Sir Robin Jacob noted that, “surprisingly”, judgment writing has never been part of judicial training and put forward his own guidelines on what judges should consider.
Writing in Prospect magazine’s new legal report, Sir Robin said a judgment was not meant to be a thesis. “It is to explain what the case is about and why the judge is deciding it the way he or she does. That is all. The primary audience is the parties, particularly the ‘guy who loses’, as one American judge put it.
“Judgments ought not to be written for academics at all – they consider and write about the law having regard to judgments, and have no need of judges to do their work for them. The legal profession is of course interested in judgments – but that has always been so without judges writing their judgments with the profession as a target.”
He described the trend to longer judgments as “regrettable” and increasing costs by making them harder to use for research.
Sir Robin – who is a door tenant at 8 New Square and professor of intellectual property law at University College London – blamed in part the effect of technology in making it “so easy to pick stuff up and stick it down”, but put it down more to a change in the “culture of judgment-writing”.
He explained: “Everyone has almost come to expect long judgments. There is now no sense of shame in turning out a few hundred paragraphs where the job could have been done in around 80.
“Finally there is the sheer work pressure – it is easier to write long than short.”
One solution, he suggested, was a judicial code for judgment-writing and gave it a “first shot”:
- Judgments should be as concise as reasonably possible;
- Keep sentences short. Never use two words where one will do;
- Beware subordinate clauses;
- Keep the number of authorities you cite down to what is necessary. You are not writing to show how clever or learned you are;
- If you quote from an authority, keep the quotation as short as possible. Seldom, if ever, use more than two sentences.
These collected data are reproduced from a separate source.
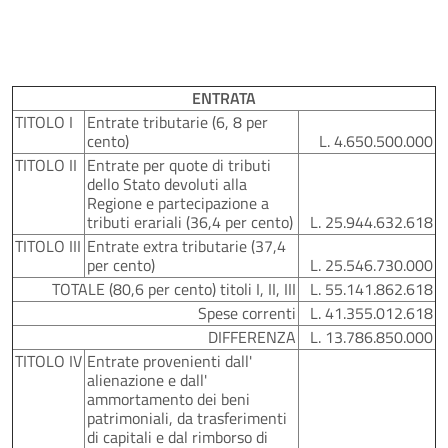
ENTRATA
TITOLO I
Entrate tributarie (6, 8 per
cento)
L. 4.650.500.000
TITOLO II
Entrate per quote di tributi
dello Stato devoluti alla
Regione e partecipazione a
tributi erariali (36,4 per cento)
L. 25.944.632.618
TITOLO III
Entrate extra tributarie (37,4
per cento)
L. 25.546.730.000
TOTALE (80,6 per cento) titoli I, II, III
L. 55.141.862.618
Spese correnti
L. 41.355.012.618
DIFFERENZA
L. 13.786.850.000
TITOLO IV
Entrate provenienti dall'
alienazione e dall'
ammortamento dei beni
patrimoniali, da trasferimenti
di capitali e dal rimborso di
The same applies when quoting from a key document;
- Keep your recital of facts to what is necessary;
- Avoid any detail that is not important;
- When you have done your first draft judgment, go over it and cut out unnecessary words or see if you can say something more succinctly;
- Then do it again;
- Empathise with your key readers – who are the parties;
- Eschew trying to lay down the law on the subject in hand for all future generations;
- The losing party is the more important and you need to cover each point he or she makes. But, save for the main point(s), all others only need brief mention and disposal. This is particularly true at first instance – do not let a large number of points lead to prolixity;
- Overall, try to make the whole thing at least readable, if not a page-turner.